■ **Transcribed page contents**:
━━━━━━━━━━━━━━━━━━━━━━━━━━━━━━

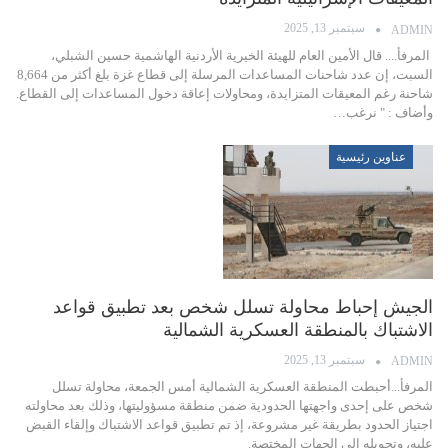
سبتمبر 13, 2025
ADMIN
المرفأ.... قال الأمين العام للهيئة الخيرية الأردنية الهاشمية حسين الشبلي،
السبت، إن عدد شاحنات المساعدات المرسلة إلى قطاع غزة بلغ أكثر من 8,664
شاحنة رغم المعيقات المتزايدة، ومحاولات إعاقة دخول المساعدات إلى القطاع.
وأضاف : " نرغب…
عناوين رئيسية
الجيش إحباط محاولة تسلل شخص بعد تطبيق قواعد
الاشتباك بالمنطقة العسكرية الشمالية
سبتمبر 13, 2025
ADMIN
المرفأ...أحبطت المنطقة العسكرية الشمالية أمس الجمعة، محاولة تسلل
شخص على إحدى واجهتها الحدودية ضمن منطقة مسؤوليتها، وذلك بعد محاولته
اجتياز الحدود بطريقة غير مشروعة، إذ تم تطبيق قواعد الاشتباك وإلقاء القبض
عليه، وتحويله إلى الجهات المختصة.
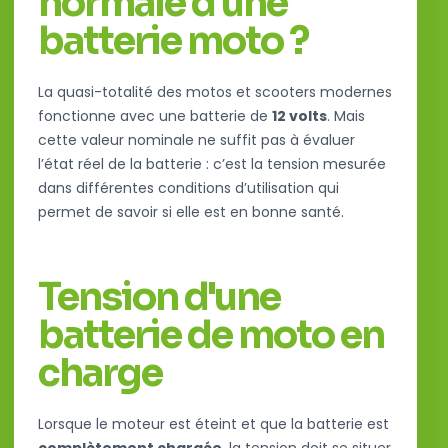
normale d'une
batterie moto ?
La quasi-totalité des motos et scooters modernes
fonctionne avec une batterie de
12 volts
. Mais
cette valeur nominale ne suffit pas à évaluer
l’état réel de la batterie : c’est la tension mesurée
dans différentes conditions d’utilisation qui
permet de savoir si elle est en bonne santé.
Tension d'une
batterie de moto en
charge
Lorsque le moteur est éteint et que la batterie est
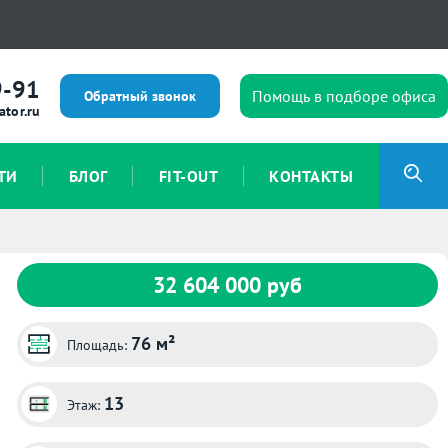
9-91
Помощь в подборе офиса
Обратный звонок
ator.ru
ТИ
БЛОГ
FIT-OUT
КОНТАКТЫ
32 604 000 руб
76 м²
Площадь:
13
Этаж:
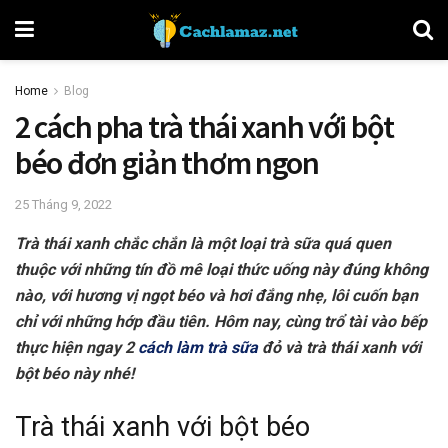
Home
Blog
2 cách pha trà thái xanh với bột
béo đơn giản thơm ngon
25 Tháng 9, 2022
Trà thái xanh chắc chắn là một loại trà sữa quá quen
thuộc với những tín đồ mê loại thức uống này đúng không
nào, với hương vị ngọt béo và hơi đắng nhẹ, lôi cuốn bạn
chỉ với những hớp đầu tiên. Hôm nay, cùng trổ tài vào bếp
thực hiện ngay 2
cách làm trà sữa
đỏ và trà thái xanh với
bột béo này nhé!
Trà thái xanh với bột béo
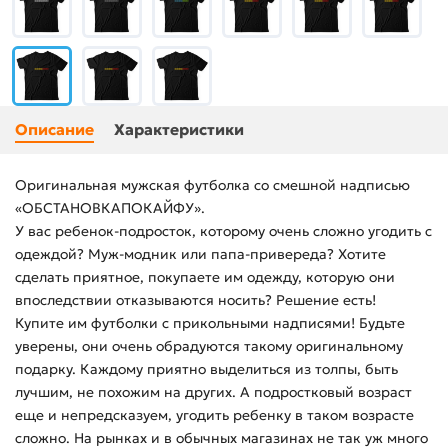
Описание
Характеристики
Оригинальная мужская футболка со смешной надписью
«ОБСТАНОВКАПОКАЙФУ».
У вас ребенок-подросток, которому очень сложно угодить с
одеждой? Муж-модник или папа-привереда? Хотите
сделать приятное, покупаете им одежду, которую они
впоследствии отказываются носить? Решение есть!
Купите им футболки с прикольными надписями! Будьте
уверены, они очень обрадуются такому оригинальному
подарку. Каждому приятно выделиться из толпы, быть
лучшим, не похожим на других. А подростковый возраст
еще и непредсказуем, угодить ребенку в таком возрасте
сложно. На рынках и в обычных магазинах не так уж много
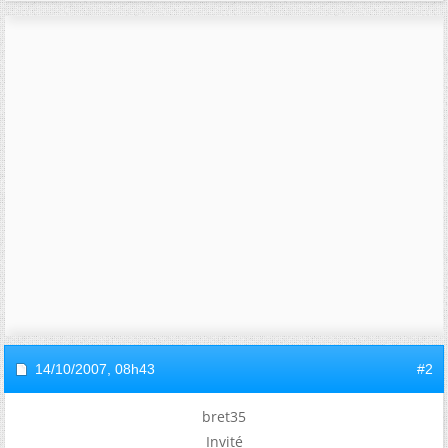
14/10/2007,
08h43
#2
bret35
Invité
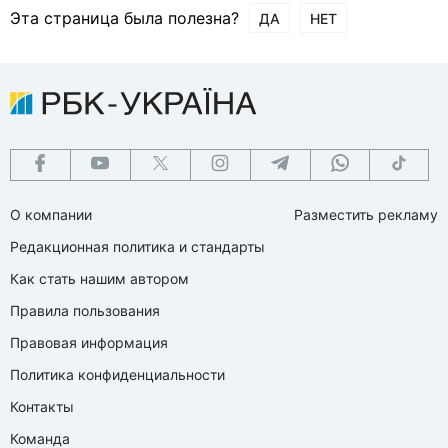
Эта страница была полезна?
ДА
НЕТ
О компании
Разместить рекламу
Редакционная политика и стандарты
Как стать нашим автором
Правила пользования
Правовая информация
Политика конфиденциальности
Контакты
Команда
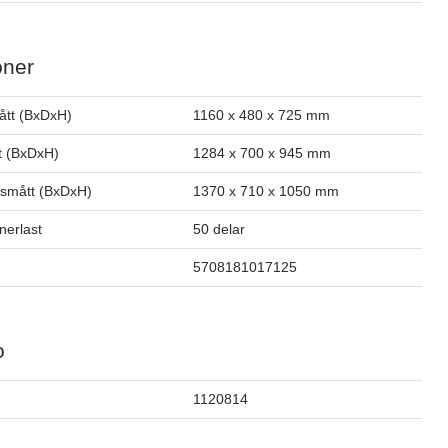
oner
ått (BxDxH)
1160 x 480 x 725 mm
t (BxDxH)
1284 x 700 x 945 mm
smått (BxDxH)
1370 x 710 x 1050 mm
inerlast
50 delar
5708181017125
o
1120814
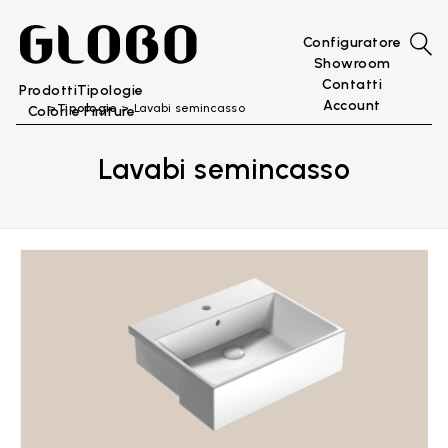
Configuratore
Showroom
Contatti
Prodotti
Tipologie
Account
Tipologie
Lavabi semincasso
Colori e Finiture
Lavabi semincasso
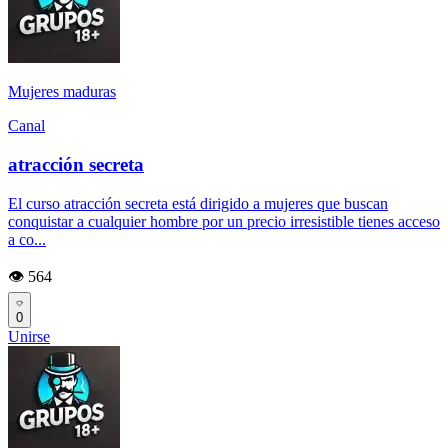
Mujeres maduras
Canal
atracción secreta
El curso atracción secreta está dirigido a mujeres que buscan
conquistar a cualquier hombre por un precio irresistible tienes acceso
a co...
👁️ 564
0
Unirse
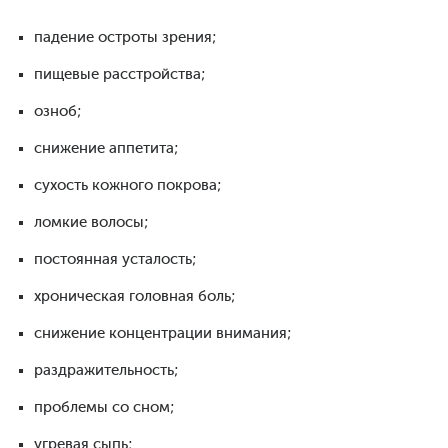
падение остроты зрения;
пищевые расстройства;
озноб;
снижение аппетита;
сухость кожного покрова;
ломкие волосы;
постоянная усталость;
хроническая головная боль;
снижение концентрации внимания;
раздражительность;
проблемы со сном;
угревая сыпь;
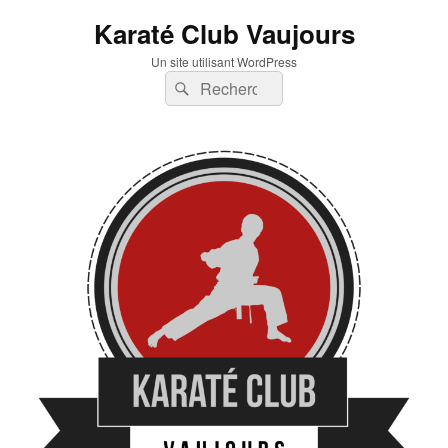
Karaté Club Vaujours
Un site utilisant WordPress
Recherche :
Rechercher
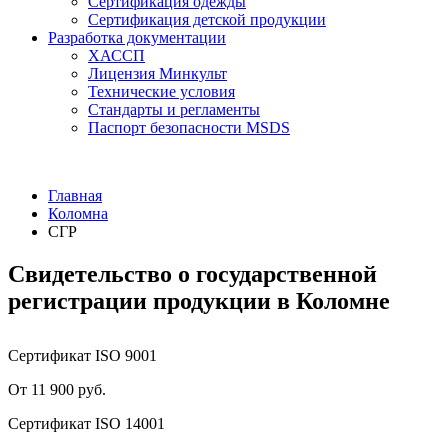
Сертификация одежды
Сертификация детской продукции
Разработка документации
ХАССП
Лицензия Минкульт
Технические условия
Стандарты и регламенты
Паспорт безопасности MSDS
Главная
Коломна
СГР
Свидетельство о государственной
регистрации продукции в Коломне
Сертификат ISO 9001
От 11 900 руб.
Сертификат ISO 14001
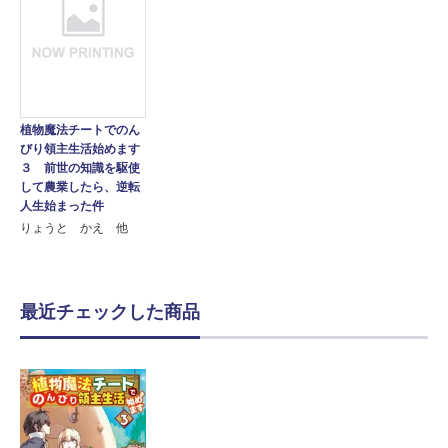
植物魔法チートでのん
びり領主生活始めます
３ 前世の知識を駆使
して農業したら、逆転
人生始まった件
りょうと かえ 他
最近チェックした商品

━━━━━━━━━━━━━━━━━━━━━━━━━━━━━━

■ **Your instructions**: Your output should be the lines above from the one that contains "Эта страница была полезна?" through the one that contains "Свидетельство о государственной", word for word, with pictures left out.

■ **Reply to the task**:
Эта страница была полезна?
ДА
НЕТ
О компании
Разместить рекламу
Редакционная политика и стандарты
Как стать нашим автором
Правила пользования
Правовая информация
Политика конфиденциальности
Контакты
Команда
oner
ått (BxDxH)
1160 x 480 x 725 mm
t (BxDxH)
1284 x 700 x 945 mm
smått (BxDxH)
1370 x 710 x 1050 mm
inerlast
50 delar
5708181017125
o
1120814
Configuratore
Showroom
Contatti
Prodotti
Tipologie
Account
Tipologie
Lavabi semincasso
Colori e Finiture
Lavabi semincasso
Mujeres maduras
Canal
atracción secreta
El curso atracción secreta está dirigido a mujeres que buscan
conquistar a cualquier hombre por un precio irresistible tienes acceso
a co...
👁️ 564
0
Unirse
падение остроты зрения;
пищевые расстройства;
озноб;
снижение аппетита;
сухость кожного покрова;
ломкие волосы;
постоянная усталость;
хроническая головная боль;
снижение концентрации внимания;
раздражительность;
проблемы со сном;
угревая сыпь;
Karaté Club Vaujours
Un site utilisant WordPress
Recherche :
Rechercher
Сертификация одежды
Сертификация детской продукции
Разработка документации
ХАССП
Лицензия Минкульт
Технические условия
Стандарты и регламенты
Паспорт безопасности MSDS
Главная
Коломна
СГР
Свидетельство о государственной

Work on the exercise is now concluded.